**Dataset entries**
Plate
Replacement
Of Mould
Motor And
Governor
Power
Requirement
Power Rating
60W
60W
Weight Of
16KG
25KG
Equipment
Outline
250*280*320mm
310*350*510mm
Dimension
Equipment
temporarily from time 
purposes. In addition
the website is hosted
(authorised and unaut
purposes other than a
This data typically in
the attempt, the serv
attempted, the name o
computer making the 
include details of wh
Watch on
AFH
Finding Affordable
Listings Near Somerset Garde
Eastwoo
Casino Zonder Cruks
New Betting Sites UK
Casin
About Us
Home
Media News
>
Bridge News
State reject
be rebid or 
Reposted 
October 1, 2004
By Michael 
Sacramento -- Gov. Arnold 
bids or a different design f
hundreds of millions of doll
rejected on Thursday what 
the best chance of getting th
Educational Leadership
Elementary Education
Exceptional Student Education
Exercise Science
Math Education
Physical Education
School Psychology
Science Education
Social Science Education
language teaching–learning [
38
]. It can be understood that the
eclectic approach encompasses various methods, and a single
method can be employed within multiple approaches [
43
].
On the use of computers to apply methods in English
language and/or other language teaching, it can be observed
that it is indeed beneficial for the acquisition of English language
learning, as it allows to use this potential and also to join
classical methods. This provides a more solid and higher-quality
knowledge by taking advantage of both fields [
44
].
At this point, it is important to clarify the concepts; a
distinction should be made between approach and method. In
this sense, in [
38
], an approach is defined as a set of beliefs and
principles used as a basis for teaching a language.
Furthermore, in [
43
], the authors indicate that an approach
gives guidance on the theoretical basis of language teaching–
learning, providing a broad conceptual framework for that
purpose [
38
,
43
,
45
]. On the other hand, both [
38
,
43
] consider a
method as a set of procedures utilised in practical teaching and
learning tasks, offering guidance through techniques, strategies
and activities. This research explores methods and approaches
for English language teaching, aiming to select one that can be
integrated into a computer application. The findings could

--

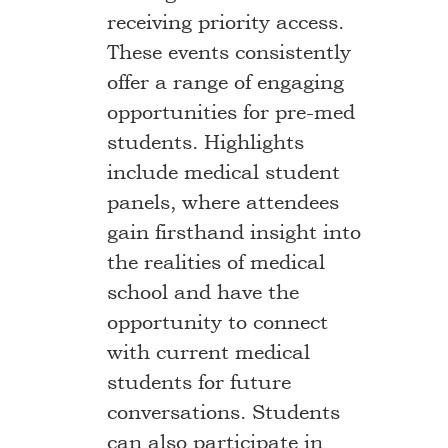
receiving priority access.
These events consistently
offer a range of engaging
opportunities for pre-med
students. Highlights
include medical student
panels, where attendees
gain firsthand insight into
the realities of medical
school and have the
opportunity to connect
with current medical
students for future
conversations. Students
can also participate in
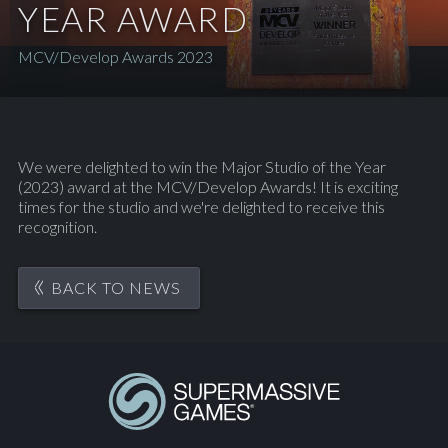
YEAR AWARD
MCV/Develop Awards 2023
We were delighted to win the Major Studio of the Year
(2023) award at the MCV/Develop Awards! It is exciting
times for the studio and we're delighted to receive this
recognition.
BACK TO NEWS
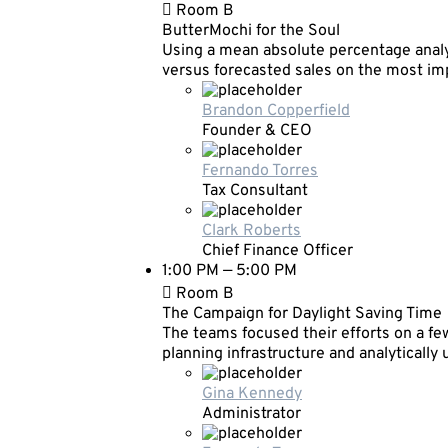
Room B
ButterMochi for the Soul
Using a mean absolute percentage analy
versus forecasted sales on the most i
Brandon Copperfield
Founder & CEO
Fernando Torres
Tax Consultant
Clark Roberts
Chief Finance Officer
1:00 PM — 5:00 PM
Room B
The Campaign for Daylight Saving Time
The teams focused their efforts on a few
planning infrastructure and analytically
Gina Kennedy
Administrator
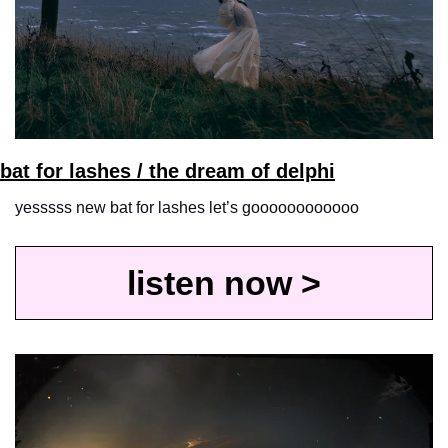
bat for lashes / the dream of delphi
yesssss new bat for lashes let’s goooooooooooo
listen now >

**TRY IT**
How many of the lines above include the word "other"? Only the number should be given.

**RESULT BELOW**
3